= Tony Straiges =

Tony Straiges (born October 31, 1942) is a scenic designer for the stage and ballet. He has designed the sets for 17 Broadway musicals, plays and specials. His sets "often have a sparse elegance or sense of fantasy about them." Robert Brustein said of Straiges: "Today, he is considered one of the visual poets of the stage." Straiges attended the Yale School of Drama at Yale University.

==Career==
His first Broadway production was Timbuktu! in 1978, and recently he designed the sets for Enchanted April in 2003. He provided the scenic supervision for the 1985 concert version of Follies. Off-Broadway productions include Chasing Manet at Primary Stages in 2009. His first off-Broadway production was Glance of a Landscape in 1975, at Playwrights Horizons. He designed the sets for the stage musical Meet Me in St. Louis at the Irish Repertory Theatre in 2006. He also designed the set for the 1991 Broadway play I Hate Hamlet.

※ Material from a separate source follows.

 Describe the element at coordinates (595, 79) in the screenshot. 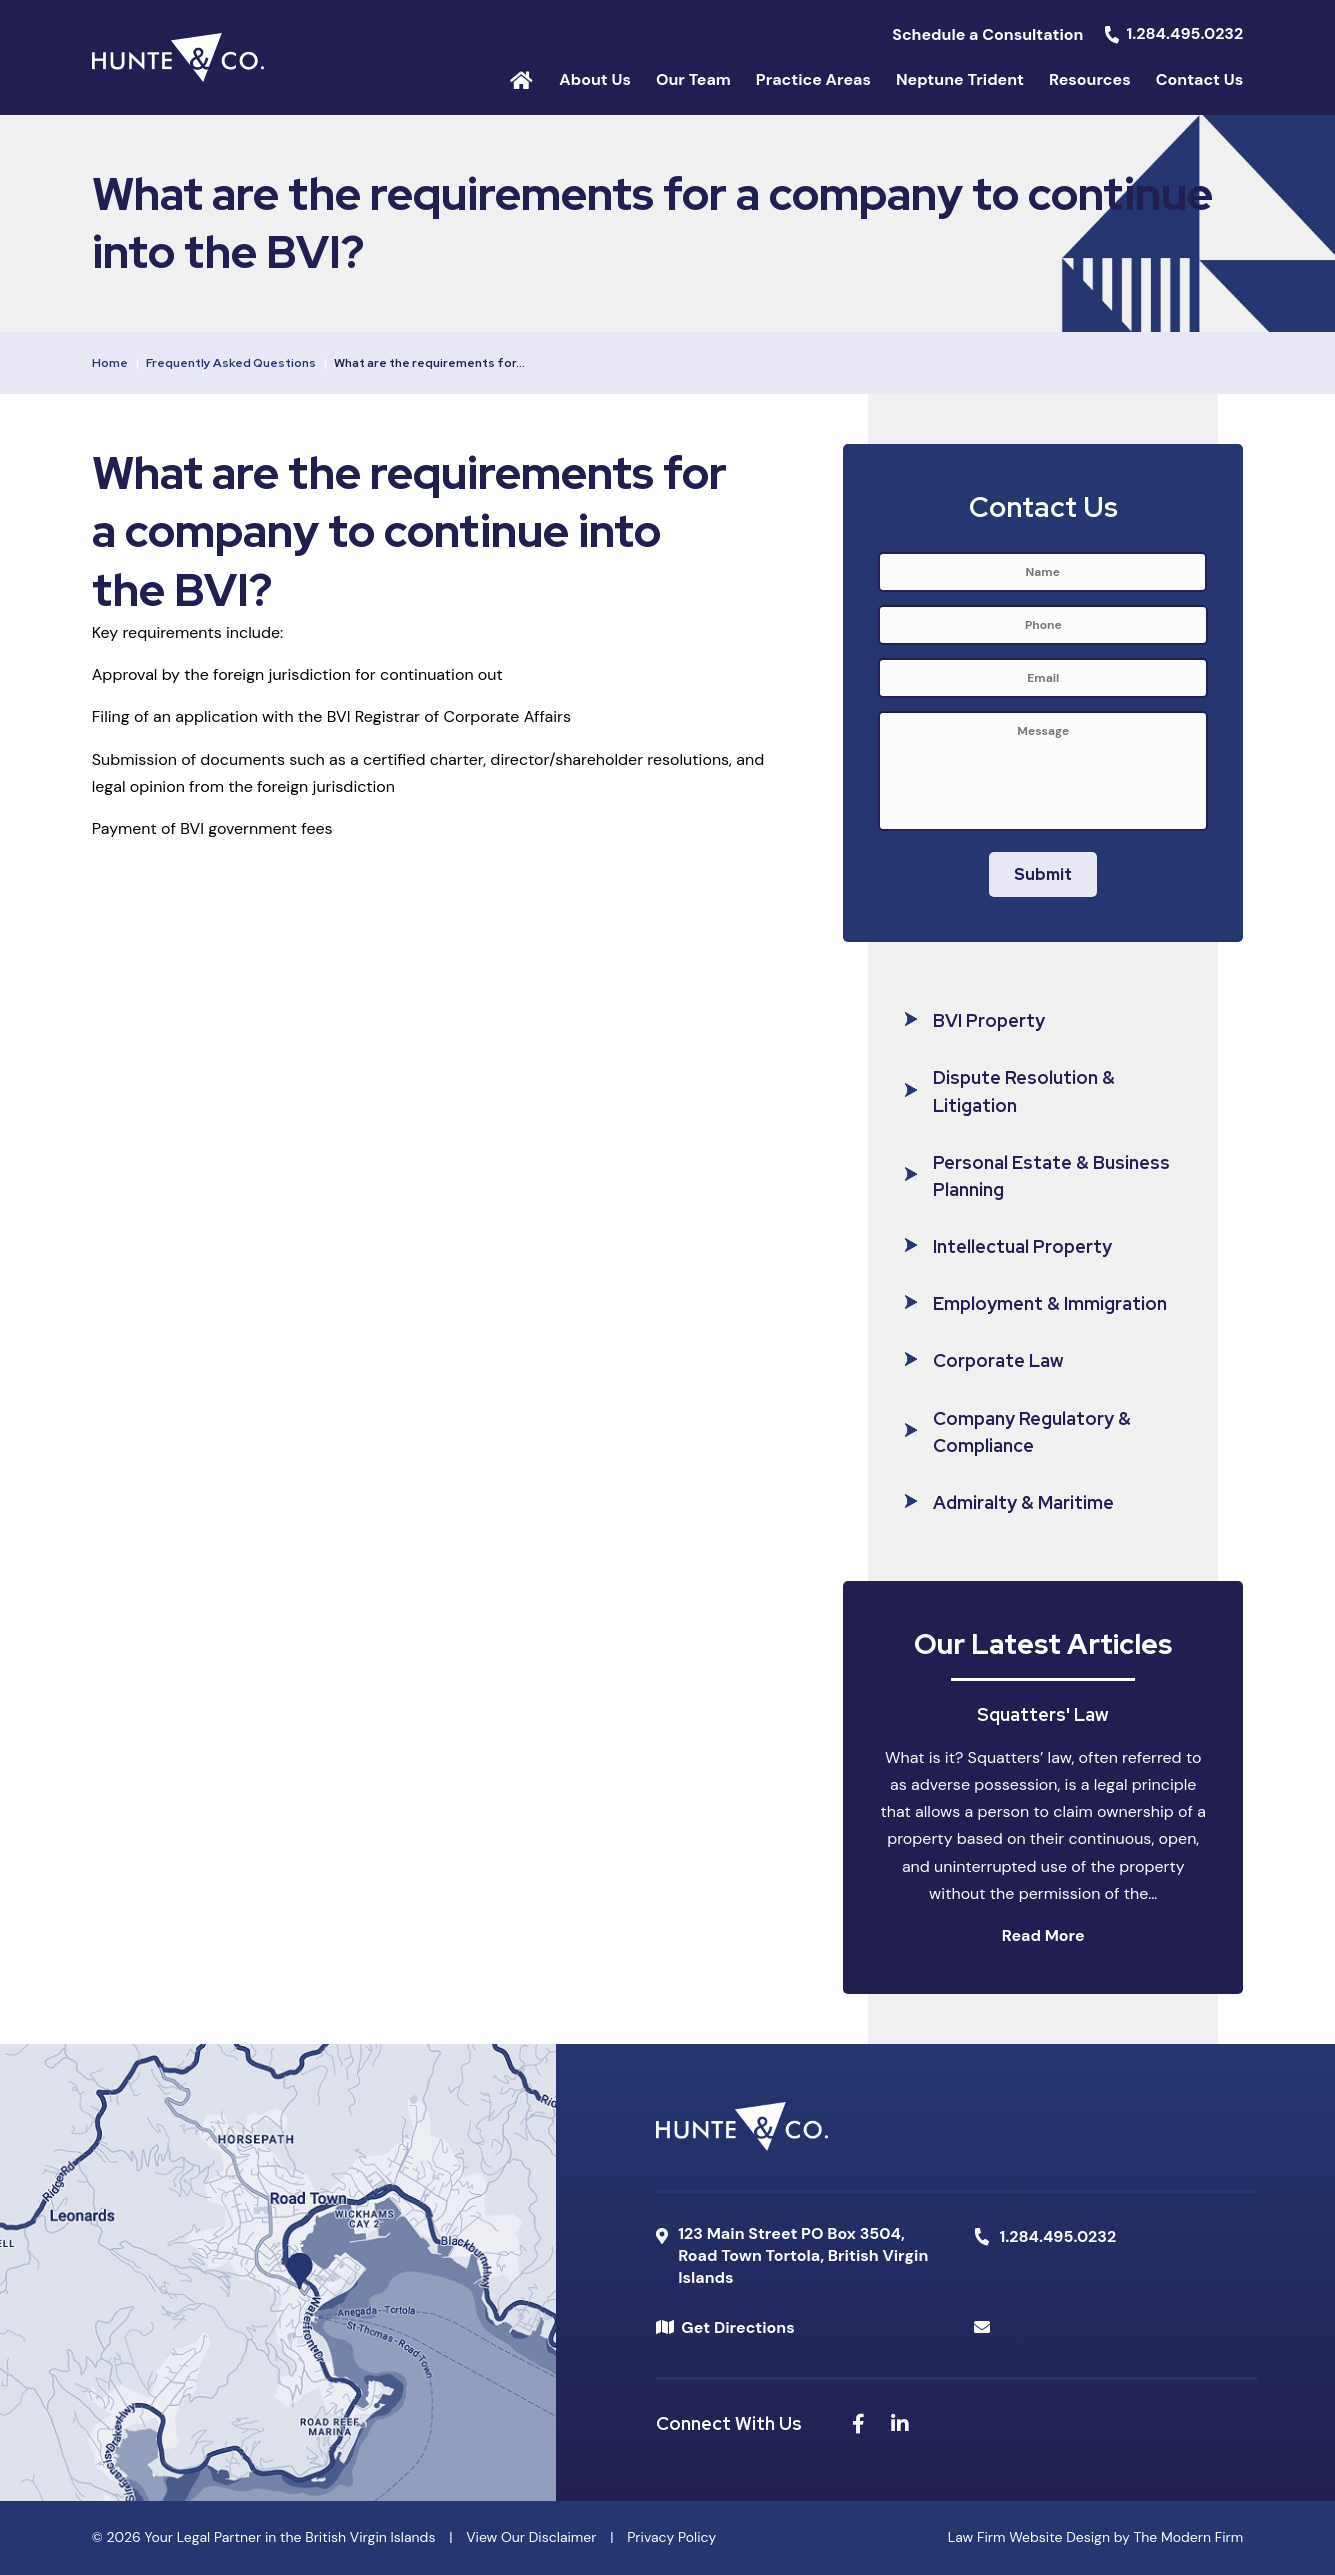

Straiges designed the set for Sunday in the Park with George (1984), and won the 1984 Tony Award, Best Scenic Design, and Drama Desk Award, Outstanding Set Design for his work. Frank Rich wrote that the set was "fantastic", and "What Mr. Lapine, his designers and the special-effects wizard Bran Ferren have arranged is simply gorgeous."

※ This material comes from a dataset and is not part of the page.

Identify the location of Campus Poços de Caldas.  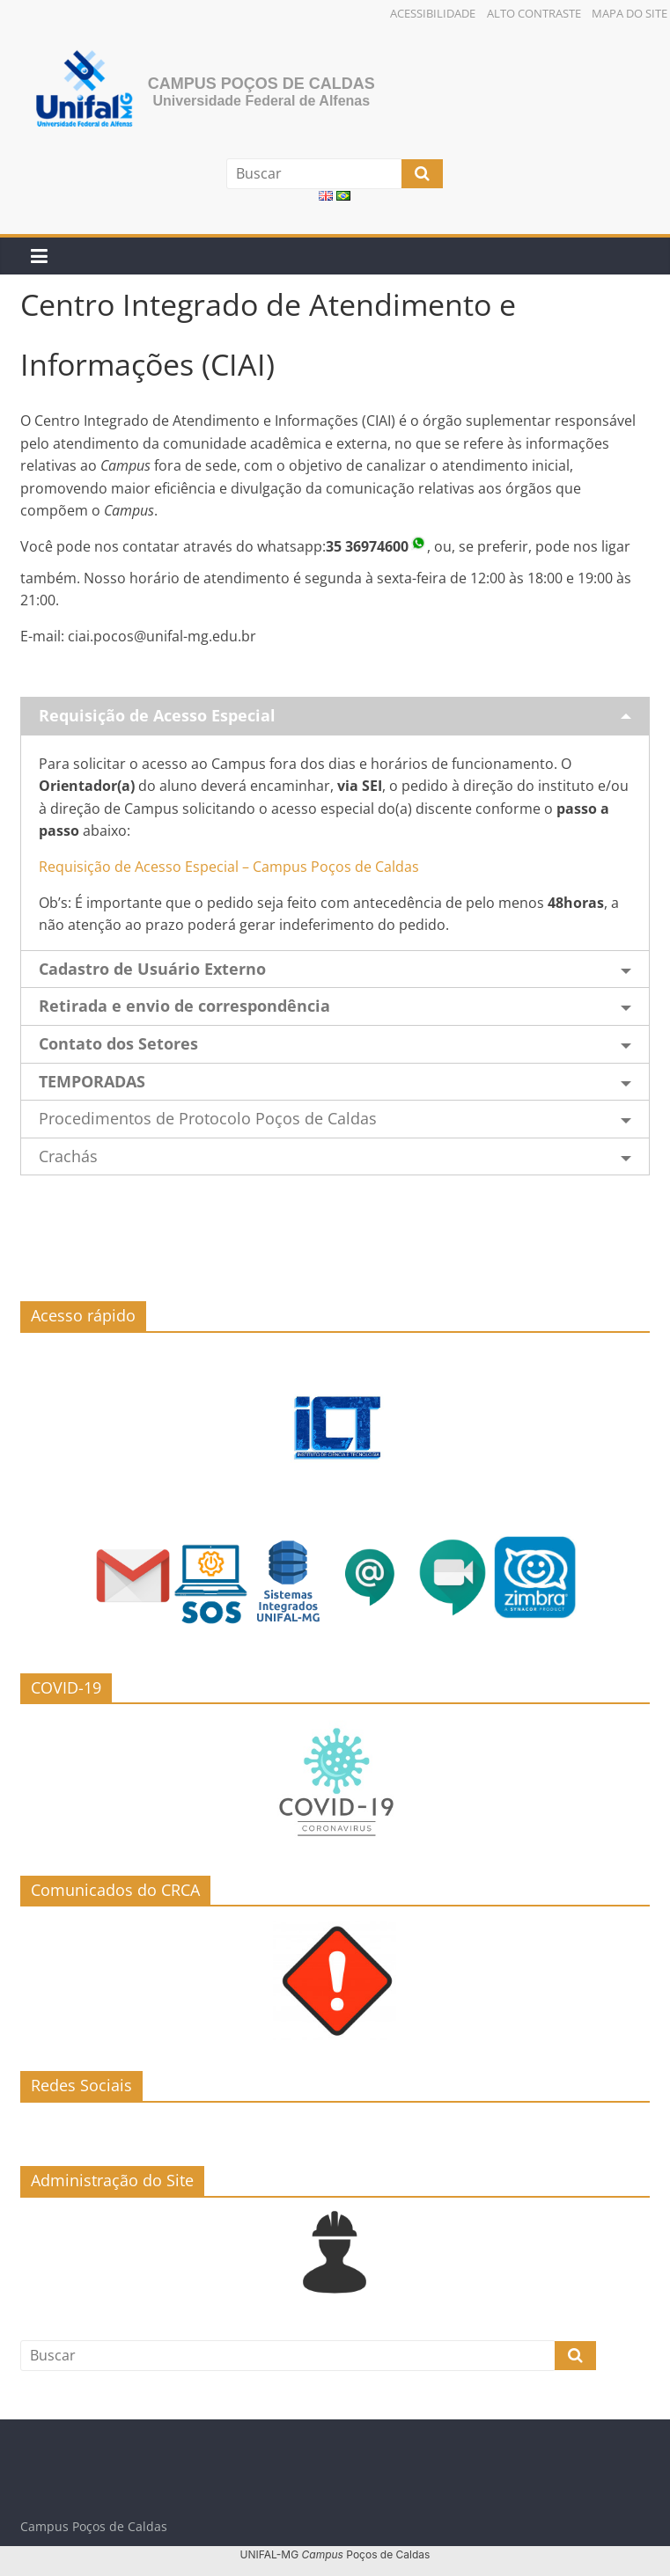
(261, 83).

Straiges designed the set for Into the Woods (1987), for which he was nominated for the Tony Award, Best Scenic Design and Drama Desk Award, Outstanding Set Design. Frank Rich wrote of the set "The designer, Tony Straiges, transports us from a mock-proscenium set redolent of 19th-century picturebook illustration into a thick, asymmetrical, Sendakesque woods whose Rorschach patterns, eerily lighted by Richard Nelson, keep shifting to reveal hidden spirits and demons."

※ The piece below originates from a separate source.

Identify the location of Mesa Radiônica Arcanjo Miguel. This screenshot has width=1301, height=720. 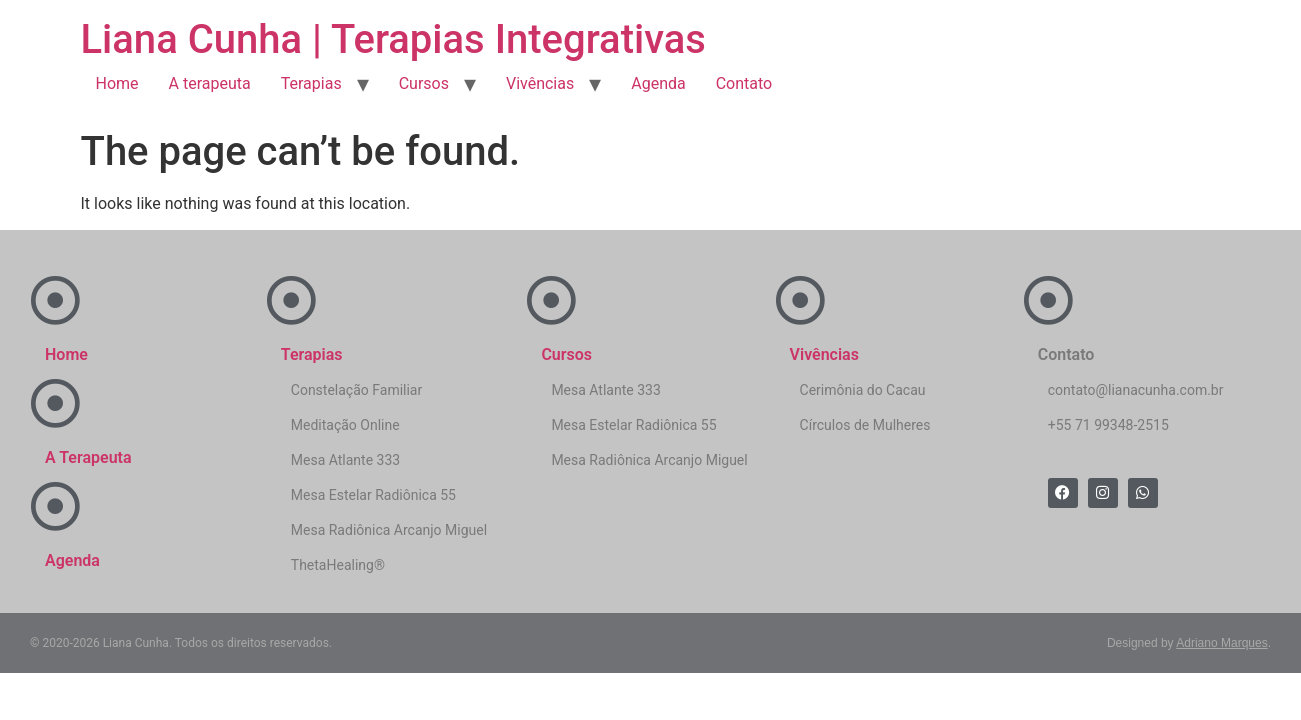
(389, 530).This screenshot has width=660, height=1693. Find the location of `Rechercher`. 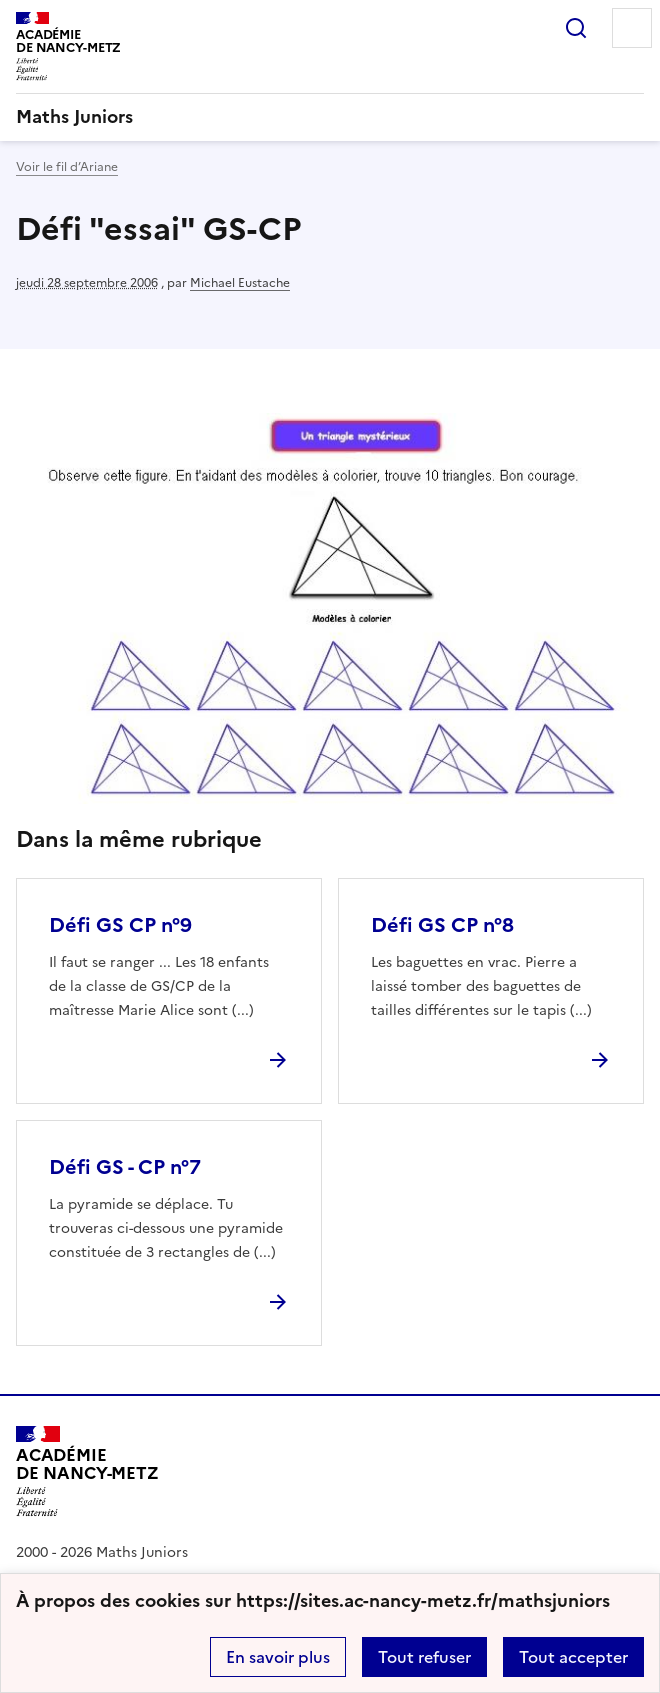

Rechercher is located at coordinates (576, 28).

He has designed for many regional theatres, including Yale Repertory Theatre, New Haven, Connecticut (1974–77, 1978–79, and 1981–82). A sample of productions for that theatre included The Rise And Fall Of The City Of Mahogonny (1974), Troilus And Cressida (1976), and Tales From The Vienna Woods (1978). His work for Center Stage, Baltimore, Maryland included Lady Windermere's Fan in 2004 and On the Verge, or the Geography of Yearning in 1984. He designed for Arena Stage, Washington, DC in 1976-81, including The Winter's Tale in 1979 and 1982–83, and in 1985 designed Women And Water. He designs for the Alley Theatre, Houston Texas.

He also designs sets for ballet companies, including Pacific Northwest Ballet, Joffrey Ballet, and American Ballet Theatre.

A collection of 18 models of Straiges' set designs is in the Ohio State University Library.